[Stored data entries]
# # # #

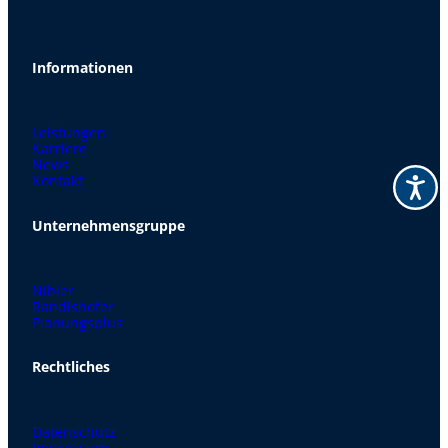
Informationen
Leistungen
Karriere
News
Kontakt
Unternehmensgruppe
Nibler
Randlshofer
Planungsplus
Rechtliches
Datenschutz
Impressum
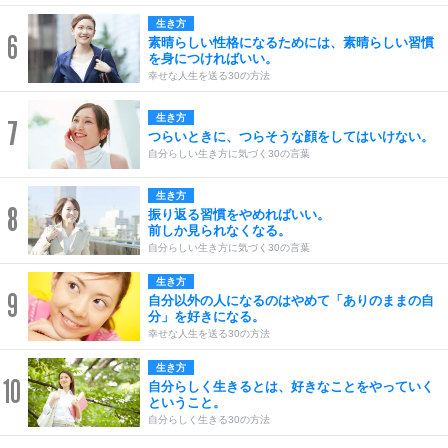
生き方
6
素晴らしい性格になるためには、素晴らしい習慣
を身につければいい。
幸せな人生を送る30の方法
生き方
7
つらいときに、つらそうな顔をしてはいけない。
自分らしい生き方に気づく30の言葉
生き方
8
振り返る習慣をやめればいい。
前しか見られなくなる。
自分らしい生き方に気づく30の言葉
生き方
9
自分以外の人になるのはやめて「ありのままの自
分」を好きになる。
幸せな人生を送る30の方法
生き方
10
自分らしく生きるとは、好きなことをやっていく
ということ。
自分らしく生きる30の方法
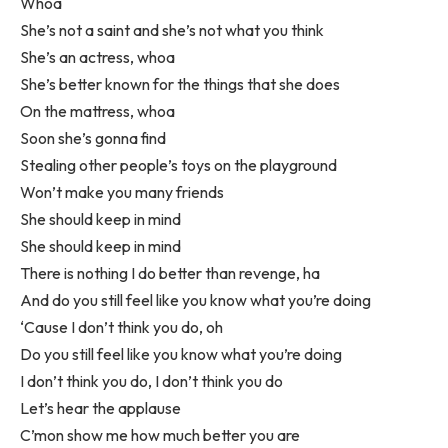
Whoa
She’s not a saint and she’s not what you think
She’s an actress, whoa
She’s better known for the things that she does
On the mattress, whoa
Soon she’s gonna find
Stealing other people’s toys on the playground
Won’t make you many friends
She should keep in mind
She should keep in mind
There is nothing I do better than revenge, ha
And do you still feel like you know what you’re doing
‘Cause I don’t think you do, oh
Do you still feel like you know what you’re doing
I don’t think you do, I don’t think you do
Let’s hear the applause
C’mon show me how much better you are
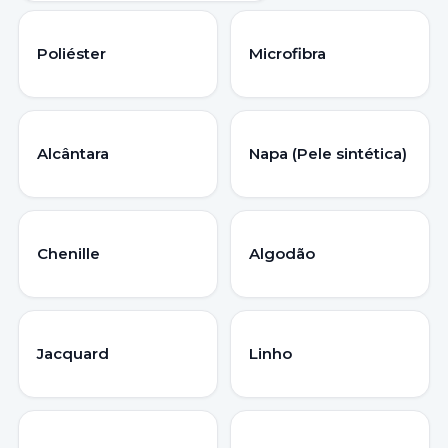
Poliéster
Microfibra
Alcântara
Napa (Pele sintética)
Chenille
Algodão
Jacquard
Linho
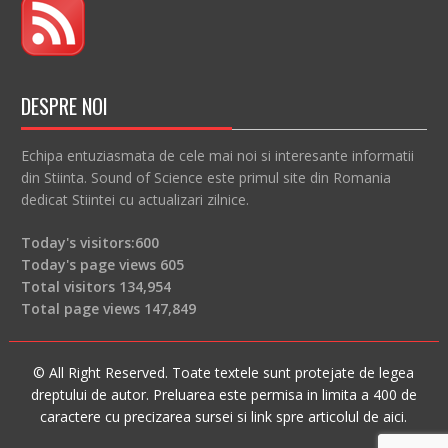
DESPRE NOI
Echipa entuziasmata de cele mai noi si interesante informatii
din Stiinta. Sound of Science este primul site din Romania
dedicat Stiintei cu actualizari zilnice.
Today's visitors:
600
Today's page views
605
Total visitors
134,954
Total page views
147,849
© All Right Reserved. Toate textele sunt protejate de legea
dreptului de autor. Preluarea este permisa in limita a 400 de
caractere cu precizarea sursei si link spre articolul de aici.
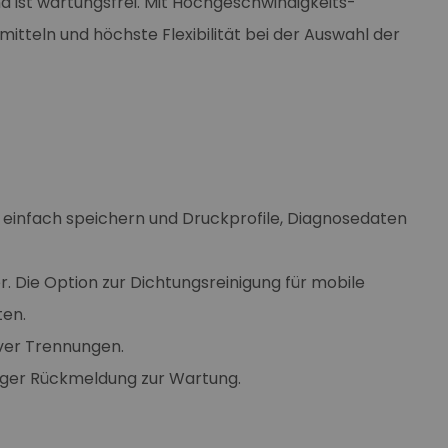
d ist wartungsfrei. Mit Hochgeschwindigkeits-
tteln und höchste Flexibilität bei der Auswahl der
einfach speichern und Druckprofile, Diagnosedaten
r. Die Option zur Dichtungsreinigung für mobile
ten.
iver Trennungen.
itiger Rückmeldung zur Wartung.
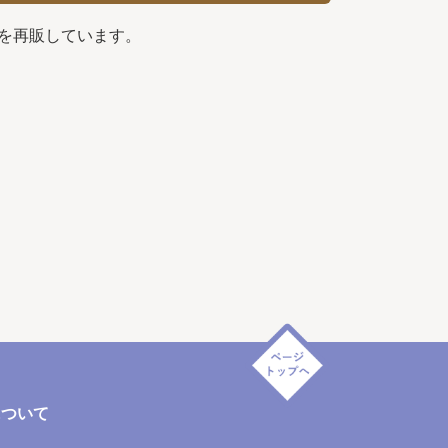
を再販しています。
について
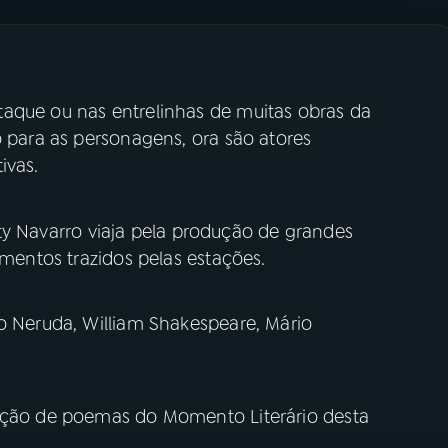
aque ou nas entrelinhas de muitas obras da
o para as personagens, ora são atores
ivas.
ty Navarro viaja pela produção de grandes
imentos trazidos pelas estações.
lo Neruda, William Shakespeare, Mário
leção de poemas do Momento Literário desta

# # # #

▸ About this exercise
Return every record exactly, leaving out the pictures.

▸ Completed exercise
Informationen
Leistungen
Karriere
News
Kontakt
Unternehmensgruppe
Nibler
Randlshofer
Planungsplus
Rechtliches
Datenschutz
Impressum
生き方
6
素晴らしい性格になるためには、素晴らしい習慣
を身につければいい。
幸せな人生を送る30の方法
生き方
7
つらいときに、つらそうな顔をしてはいけない。
自分らしい生き方に気づく30の言葉
生き方
8
振り返る習慣をやめればいい。
前しか見られなくなる。
自分らしい生き方に気づく30の言葉
生き方
9
自分以外の人になるのはやめて「ありのままの自
分」を好きになる。
幸せな人生を送る30の方法
生き方
10
自分らしく生きるとは、好きなことをやっていく
ということ。
自分らしく生きる30の方法
Whoa
She’s not a saint and she’s not what you think
She’s an actress, whoa
She’s better known for the things that she does
On the mattress, whoa
Soon she’s gonna find
Stealing other people’s toys on the playground
Won’t make you many friends
She should keep in mind
She should keep in mind
There is nothing I do better than revenge, ha
And do you still feel like you know what you’re doing
‘Cause I don’t think you do, oh
Do you still feel like you know what you’re doing
I don’t think you do, I don’t think you do
Let’s hear the applause
C’mon show me how much better you are
Poliéster
Microfibra
Alcântara
Napa (Pele sintética)
Chenille
Algodão
Jacquard
Linho
DESPRE NOI
Echipa entuziasmata de cele mai noi si interesante informatii
din Stiinta. Sound of Science este primul site din Romania
dedicat Stiintei cu actualizari zilnice.
Today's visitors:
600
Today's page views
605
Total visitors
134,954
Total page views
147,849
© All Right Reserved. Toate textele sunt protejate de legea
dreptului de autor. Preluarea este permisa in limita a 400 de
caractere cu precizarea sursei si link spre articolul de aici.
d ist wartungsfrei. Mit Hochgeschwindigkeits-
tteln und höchste Flexibilität bei der Auswahl der
einfach speichern und Druckprofile, Diagnosedaten
r. Die Option zur Dichtungsreinigung für mobile
ten.
iver Trennungen.
itiger Rückmeldung zur Wartung.
を再販しています。
について
aque ou nas entrelinhas de muitas obras da
o para as personagens, ora são atores
ivas.
ty Navarro viaja pela produção de grandes
imentos trazidos pelas estações.
lo Neruda, William Shakespeare, Mário
leção de poemas do Momento Literário desta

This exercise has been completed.